Thursday 1 March 2007

karagöz le hacivat niye öldü?

Aslında bu yazıyı bugün yazmayı 2-3 gündür planlıyordum.Kafamda okadar çok düşünce,o kadar çok fikir ve duygu var ki yazmak zorunda hissediyordum kendimi.Hatta bu gün işteyken bile akşam yazıcağım yazıyı planlamaya başlamıştım ki normalde iş sırasında başka birşey düşünmem, Akşam Seyrettiğim ve bence son yılların en güzel türk filmlerinden biri olan 'karagöz le hacivat neden öldü?' adlı film bu akşam yazmayı planladığım bütün fikirleri ertelememe sebep oldu.

Karagöz le Hacivat neden öldü?

Karagöz le hacivat,kimi zaman bilerek,kimi zamanda bilmeden yaptıkları espirilerle ve özellikle bu mizahın gücünün toplumda ki çarpıklıkladan,yalandan,hileden,sahtekarlıklardan,dolandan yada haksızlıklardan almalarıyla öne çıkan 2 komik kahraman.Filmde anlatılan dan gerçekten çok etkilendim.Çünkü bende karagöz le hacivat gibi bu gerçekleri sivri dilimle söylememden dolayı müzdarip'im...
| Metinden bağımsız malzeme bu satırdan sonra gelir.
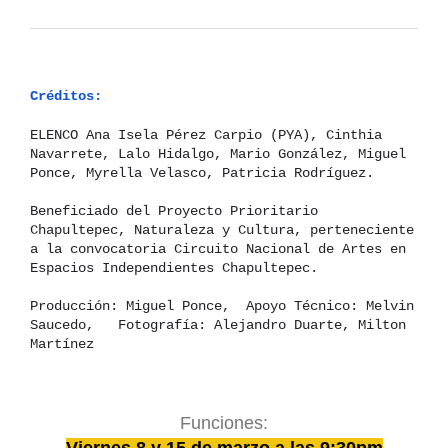
Créditos:
ELENCO Ana Isela Pérez Carpio (PYA), Cinthia
Navarrete, Lalo Hidalgo, Mario González, Miguel
Ponce, Myrella Velasco, Patricia Rodríguez.
Beneficiado del Proyecto Prioritario
Chapultepec, Naturaleza y Cultura, perteneciente
a la convocatoria Circuito Nacional de Artes en
Espacios Independientes Chapultepec.
Producción: Miguel Ponce, Apoyo Técnico: Melvin
Saucedo, Fotografía: Alejandro Duarte, Milton
Martínez
Funciones: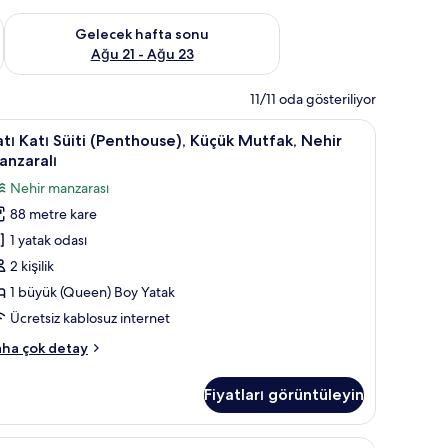
t Ağu 14 - Ağu 16
Önümüzdeki hafta sonu için müsaitliği kontrol et Ağu 21 - Ağ
Gelecek hafta sonu
Ağu 21 - Ağu 23
11/11 oda gösteriliyor
ar, odada kasa, masa, güneşlik/perde
atı
Çatı Katı Süiti (Penthouse), Küçük Mutfak, Ne
6
tı Katı Süiti (Penthouse), Küçük Mutfak, Nehir
atı
anzaralı
iti
Nehir manzarası
Penthouse),
88 metre kare
üçük
1 yatak odası
utfak,
ehir
2 kişilik
anzaralı
1 büyük (Queen) Boy Yatak
in
Ücretsiz kablosuz internet
üm
tı
ha çok detay
otoğrafları
tı
örün
iti
Fiyatları görüntüleyin
enthouse),
çük
tfak,
perde
eluxe
Deluxe Twin Room | Odadan manzara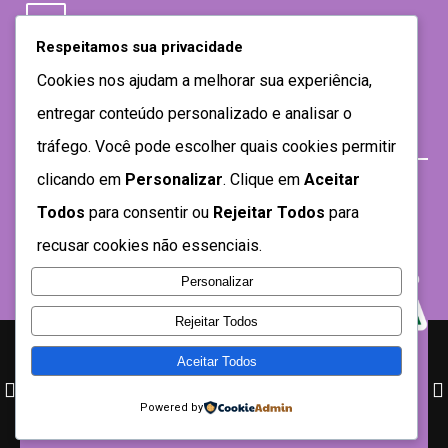
Respeitamos sua privacidade
Cookies nos ajudam a melhorar sua experiência,
entregar conteúdo personalizado e analisar o
tráfego. Você pode escolher quais cookies permitir
clicando em
Personalizar
. Clique em
Aceitar
Todos
para consentir ou
Rejeitar Todos
para
recusar cookies não essenciais.
Personalizar
Rejeitar Todos
Aceitar Todos
Desenvolvido por SEMTEC- 2021
Powered by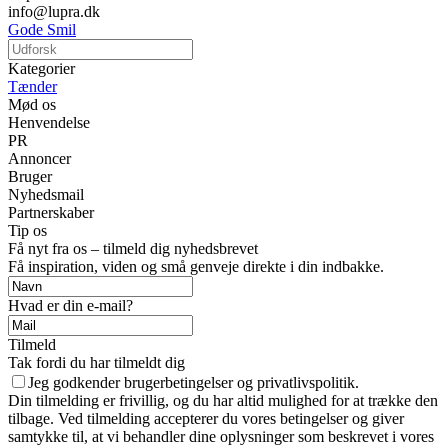
info@lupra.dk
Gode Smil
Kategorier
Tænder
Mød os
Henvendelse
PR
Annoncer
Bruger
Nyhedsmail
Partnerskaber
Tip os
Få nyt fra os – tilmeld dig nyhedsbrevet
Få inspiration, viden og små genveje direkte i din indbakke.
Hvad er din e-mail?
Tilmeld
Tak fordi du har tilmeldt dig
Jeg godkender brugerbetingelser og privatlivspolitik.
Din tilmelding er frivillig, og du har altid mulighed for at trække den
tilbage. Ved tilmelding accepterer du vores betingelser og giver
samtykke til, at vi behandler dine oplysninger som beskrevet i vores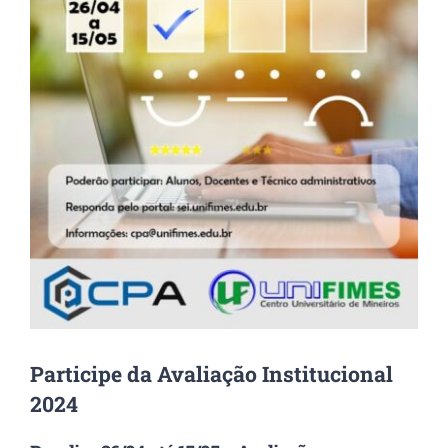
Participe da Avaliação Institucional
2024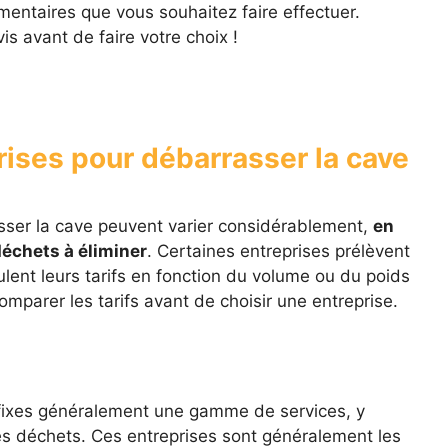
mentaires que vous souhaitez faire effectuer.
s avant de faire votre choix !
rises pour débarrasser la cave
asser la cave peuvent varier considérablement,
en
déchets à éliminer
. Certaines entreprises prélèvent
culent leurs tarifs en fonction du volume ou du poids
mparer les tarifs avant de choisir une entreprise.
s fixes généralement une gamme de services, y
es déchets. Ces entreprises sont généralement les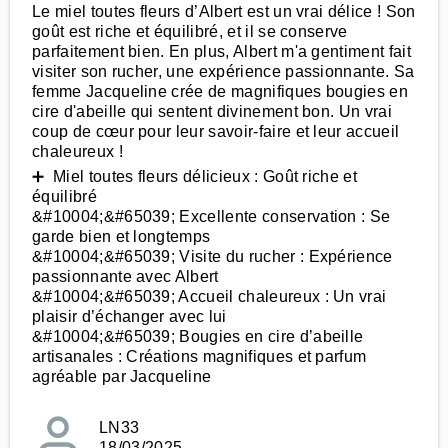
Le miel toutes fleurs d’Albert est un vrai délice ! Son
goût est riche et équilibré, et il se conserve
parfaitement bien. En plus, Albert m'a gentiment fait
visiter son rucher, une expérience passionnante. Sa
femme Jacqueline crée de magnifiques bougies en
cire d'abeille qui sentent divinement bon. Un vrai
coup de cœur pour leur savoir-faire et leur accueil
chaleureux !
➕ Miel toutes fleurs délicieux : Goût riche et
équilibré
&#10004;&#65039; Excellente conservation : Se
garde bien et longtemps
&#10004;&#65039; Visite du rucher : Expérience
passionnante avec Albert
&#10004;&#65039; Accueil chaleureux : Un vrai
plaisir d’échanger avec lui
&#10004;&#65039; Bougies en cire d’abeille
artisanales : Créations magnifiques et parfum
agréable par Jacqueline
LN33
18/03/2025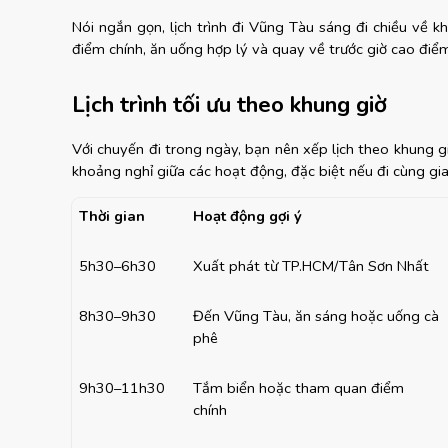
Nói ngắn gọn, lịch trình đi Vũng Tàu sáng đi chiều về k
điểm chính, ăn uống hợp lý và quay về trước giờ cao điểm
Lịch trình tối ưu theo khung giờ
Với chuyến đi trong ngày, bạn nên xếp lịch theo khung giờ 
khoảng nghỉ giữa các hoạt động, đặc biệt nếu đi cùng gia
Thời gian
Hoạt động gợi ý
5h30–6h30
Xuất phát từ TP.HCM/Tân Sơn Nhất
8h30–9h30
Đến Vũng Tàu, ăn sáng hoặc uống cà 
phê
9h30–11h30
Tắm biển hoặc tham quan điểm 
chính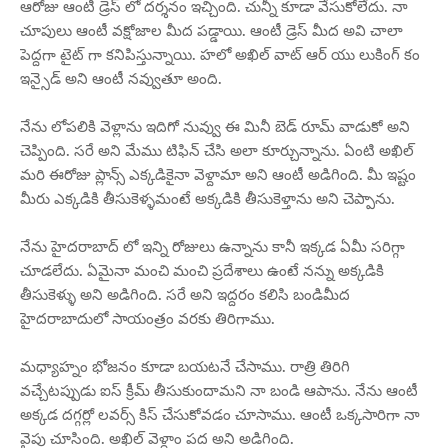
ఆరోజు ఆంటీ డ్రెస్ లో దర్శనం ఇచ్చింది. చున్నీ కూడా వేసుకోలేదు. నా
చూపులు ఆంటీ వక్షోజాల మీద పడ్డాయి. ఆంటీ డ్రెస్ మీద అవి చాలా
పెద్దగా టైట్ గా కనిపిస్తున్నాయి. హలో అఖిల్ వాట్ ఆర్ యు లుకింగ్ కం
ఇన్సైడ్ అని ఆంటీ నవ్వుతూ అంది.
నేను లోపలికి వెళ్లాను ఇదిగో నువ్వు ఈ మినీ బెడ్ రూమ్ వాడుకో అని
చెప్పింది. సరే అని మేము టిఫిన్ చేసి అలా కూర్చున్నాను. ఏంటి అఖిల్
మరి ఈరోజు ప్లాన్స్ ఎక్కడికైనా వెళ్దామా అని ఆంటీ అడిగింది. మీ ఇష్టం
మీరు ఎక్కడికి తీసుకెళ్ళమంటే అక్కడికి తీసుకెళ్తాను అని చెప్పాను.
నేను హైదరాబాద్ లో ఇన్ని రోజులు ఉన్నాను కానీ ఇక్కడ ఏమీ సరిగ్గా
చూడలేదు. ఏమైనా మంచి మంచి ప్రదేశాలు ఉంటే నన్ను అక్కడికి
తీసుకెళ్ళు అని అడిగింది. సరే అని ఇద్దరం కలిసి బండిమీద
హైదరాబాదులో సాయంత్రం వరకు తిరిగాము.
మధ్యాహ్నం భోజనం కూడా బయటనే చేసాము. రాత్రి తిరిగి
వచ్చేటప్పుడు ఐస్ క్రీమ్ తీసుకుందామని నా బండి ఆపాను. నేను ఆంటీ
అక్కడ దగ్గర్లో లవర్స్ కిస్ చేసుకోవడం చూసాము. ఆంటీ ఒక్కసారిగా నా
వైపు చూసింది. అఖిల్ వెళ్దాం పద అని అడిగింది.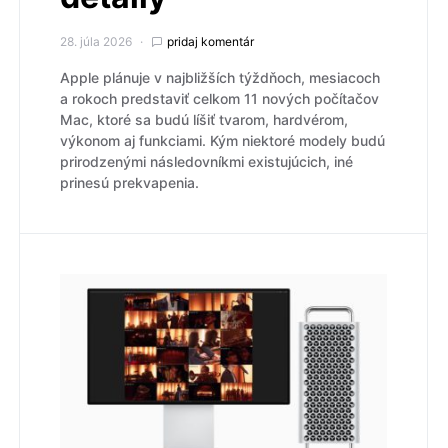
28. júla 2026
pridaj komentár
Apple plánuje v najbližších týždňoch, mesiacoch
a rokoch predstaviť celkom 11 nových počítačov
Mac, ktoré sa budú líšiť tvarom, hardvérom,
výkonom aj funkciami. Kým niektoré modely budú
prirodzenými následovníkmi existujúcich, iné
prinesú prekvapenia.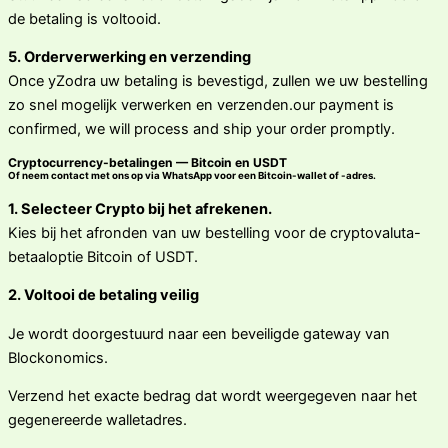
de betaling is voltooid.
5. Orderverwerking en verzending
Once yZodra uw betaling is bevestigd, zullen we uw bestelling
zo snel mogelijk verwerken en verzenden.our payment is
confirmed, we will process and ship your order promptly.
Cryptocurrency-betalingen — Bitcoin en USDT
Of neem contact met ons op via WhatsApp voor een Bitcoin-wallet of -adres.
1. Selecteer Crypto bij het afrekenen.
Kies bij het afronden van uw bestelling voor de cryptovaluta-
betaaloptie Bitcoin of USDT.
2. Voltooi de betaling veilig
Je wordt doorgestuurd naar een beveiligde gateway van
Blockonomics.
Verzend het exacte bedrag dat wordt weergegeven naar het
gegenereerde walletadres.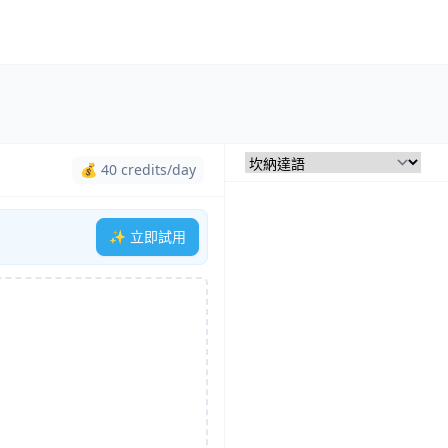
💰 40 credits/day
✨ 立即試用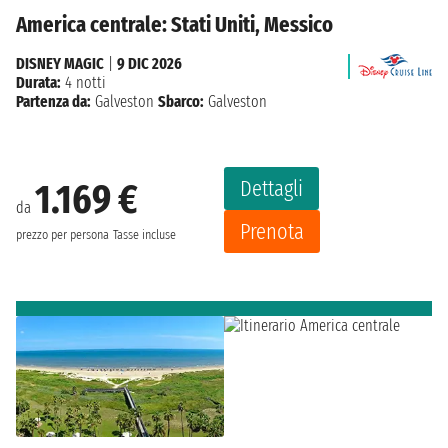
America centrale: Stati Uniti, Messico
DISNEY MAGIC
|
9 DIC 2026
Durata:
4 notti
Partenza da:
Galveston
Sbarco:
Galveston
Dettagli
1.169 €
da
Prenota
prezzo per persona
Tasse incluse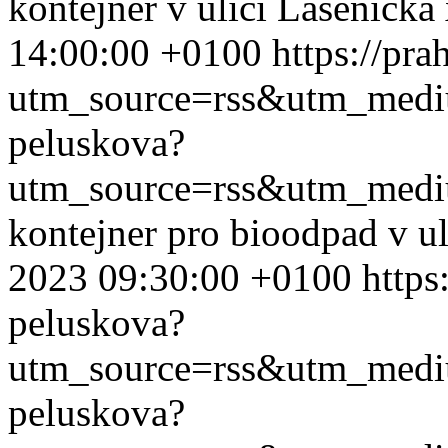
kontejner v ulici Lásenická
14:00:00 +0100
https://pr
utm_source=rss&utm_med
peluskova?
utm_source=rss&utm_med
kontejner pro bioodpad v ul
2023 09:30:00 +0100
https
peluskova?
utm_source=rss&utm_med
peluskova?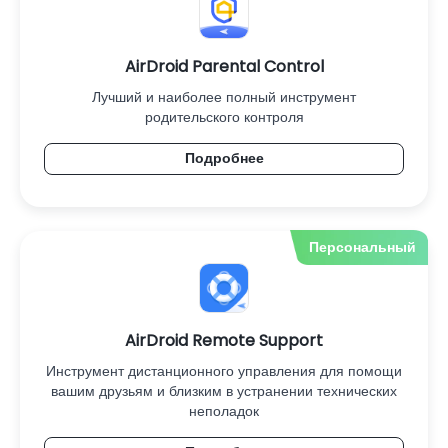
AirDroid Parental Control
Лучший и наиболее полный инструмент
родительского контроля
Подробнее
Персональный
AirDroid Remote Support
Инструмент дистанционного управления для помощи
вашим друзьям и близким в устранении технических
неполадок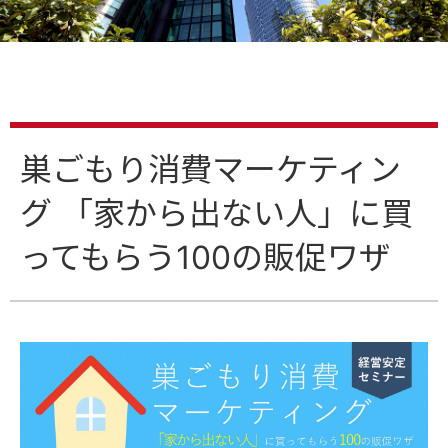
巣ごもり消費マーケティン
グ 「家から出ない人」に買
ってもらう100の販促ワザ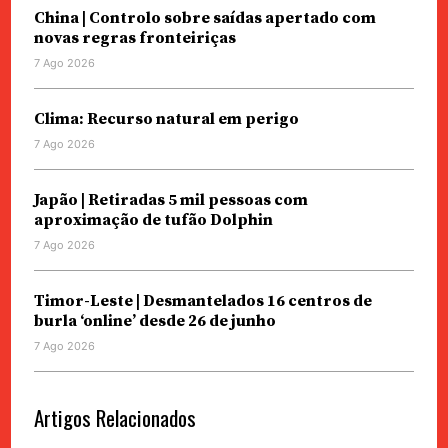
China | Controlo sobre saídas apertado com
novas regras fronteiriças
7 Ago 2026
Clima: Recurso natural em perigo
7 Ago 2026
Japão | Retiradas 5 mil pessoas com
aproximação de tufão Dolphin
7 Ago 2026
Timor-Leste | Desmantelados 16 centros de
burla ‘online’ desde 26 de junho
7 Ago 2026
Artigos Relacionados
Ben hayatım boyunca olduğum gibi görünmeyi seçtim,hayatım boyunca da her kim olursa olsun,bu nahoş hareketleri yapan insanların suratlarına bunu söyledim.Tamam bundan dolayı çok kaybettim ama, napim ben böyleyim...

Örneğin etrafımda,aslında söyledikleri gibi olmayan insanlar vardı.Bu insanlar ki,olmadıkları biri gibi davranır ve onlar gibi yaşamaya çalışırlardı.Öyle ki kendileri daha merdivenin ilk basamağına adım atmaya hazırlanırken merdiveni yarılamış insanlarla dalga geçer onları eleştirme ukalalıklarını hiç eksik etmezlerdi.Ben bunlara ne zaman bu huylarından vaz geçmelerini söylesem bana bozulurlardı.Ama bende de suç var! biliyorum...
Ben eğer onlar gibi gitmediğim yere gittim deseydim,kazanmadığım parayı kazandım,almadığım şeyi aldım,yapmadığım işi yaptım deseydim.Yada yapamıyacağım şeyleri söyleseydim hesapsızca.Kısacası bende olmadığım gibi olmaya çalışsaydım şimdi hala yanımda olurlardı ama dedim ya maalesef ben böyleyim.

Bugün bütün yazımı değiştirmemim sebebi sadece izlediğim o şahane film değil di tabi ki.Koskoca bir yazıyı çöpe atmamın en önemli sebebi,bu akşam bana yazılan 6-7 kelime;üstelik gerçekten artık benim için önemi olmayan 6-7 kelime Önceleri içim bir sızladı bu kelimeleri duyunca ama sonra dedimki 'ucuz atlatmışız' daha sonra düşündüm ve dedim ki'çok şükür' hatta daha da düşününce istem dışı dedim ki 'ALLAHTAN!!!'

Çünkü ben özümde sıfat olayına karşıyken (bununla ilgili bir yazımı okuyabilirsiniz aşağıda),Hayatta tek amacı sıfat olan insanlarla beraber olamam.Heleki o insanlar hayatları boyunca hep olmadıkları biri gibi olmaya çalışırken! bunlar o kadar vahim durumdalarki hep yapmadıkları şeyleri yaptım demekten,olmadıkları kişiler gibi davranmaktan olsa gerek bir zaman sonra bu yalanlara kendileri de inanıcak kadar şizofren bir durumdalar!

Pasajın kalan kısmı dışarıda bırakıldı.